Les Maîtres de l’Univers – Le film par Travis Knight
Un article de NORMAN RAY

Je n’ai absolument aucun affect pour LES MAÎTRES DE L’UNIVERS. Aucun. Et pourtant j’ai essayé. Mes parents m’avaient acheté les figurines de Musclor et de Skeletor. Mais c’était quoi ces figurines avec des proportions de m… ? Les mecs étaient tellement gros qu’on les imaginait mal être capable de faire le moindre mouvement. Jusqu’où auraient-ils pu plier leurs bras ? Impossible pour eux de resserrer les cuisses sous peine de ne plus jamais pouvoir avoir d’enfant.

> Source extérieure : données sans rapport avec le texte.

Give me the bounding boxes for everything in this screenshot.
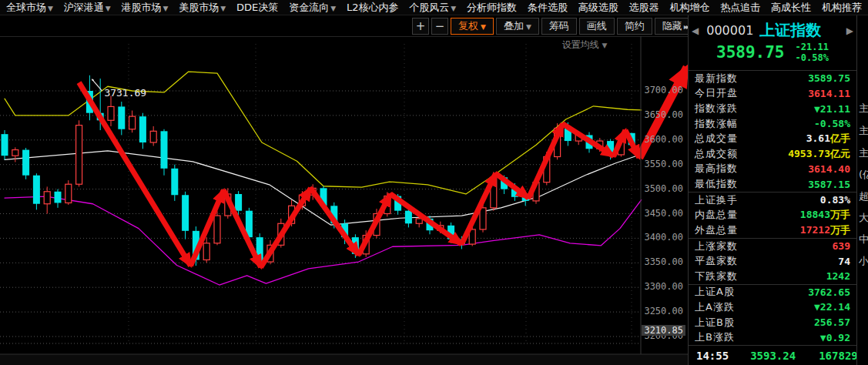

Et ils feraient quoi, si on les voyait en vrai ? Un mètre cinquante, à tout casser, tassés comme ils l’étaient, et en format « boule de billard » ?
Il y avait une épée bizarre, coupée en deux. Musclor avait la moitié grise, Skeletor la moitié bleue. Et les deux, non seulement se raccordaient mal, mais une fois assemblée, l’épée ne pouvait pas être tenue par les personnages.
Bon, là au moins on ne pouvait pas se tromper sur qui était le gentil et qui était le méchant. J’avais eu le souci avec les jouets de LA GUERRE DES ÉTOILES où j’avais classé le robot blanc dans les bons (soldat impérial) et le Yéti (Chiktaba) dans les méchants.
Et puis est arrivé le dessin animé. Comment dire, j’ai toujours détesté, depuis ma plus tendre enfance, la répétition sans fin des boucles d’animation, et les dessins animés Filmation étaient passés maîtres en la matière, comme par exemple dans leurs TARZAN. Toujours les mêmes plans, recyclés ad nauseam, en permanence. Et tout cela au service de « scénarios », notez les guillemets, tous aussi oubliables qu’un seul épisode de VOISINS, VOISINES. Allez, avouez, vous aussi vous aviez oublié l’existence de ce… truc…
Et pourtant, au scénario, il y avait du futur beau monde, dont Joseph Michael Straczynski, dans un de ses premiers emplois, et Larry DiTillio. Tous deux feront ensemble un bout de chemin après leur départ de Filmation. La raison ? Lou Scheimer ne voulait pas leur reconnaître le fait qu’ils aient créé ensemble SHE-RA, PRINCESSE DU POUVOIR, personnage principal de la série dérivée des MAÎTRES DE L’UNIVERS. Ce qui est créé par quiconque dans le studio de Lou Scheimer, est attribué à Lou Scheimer… Straczynski arrachera finalement un statut de co-créateur, visiblement, et sans doute de haute lutte.
Straczynski et DiTillio travailleront ensemble ensuite sur CAPTAIN POWER ET LES SOLDATS DU FUTUR, série pour laquelle BRUCE LIT m’a fait l’honneur de publier un article sur le site, et bien sûr, ensuite, ils œuvreront ensuite, ensemble, sur BABYLON 5.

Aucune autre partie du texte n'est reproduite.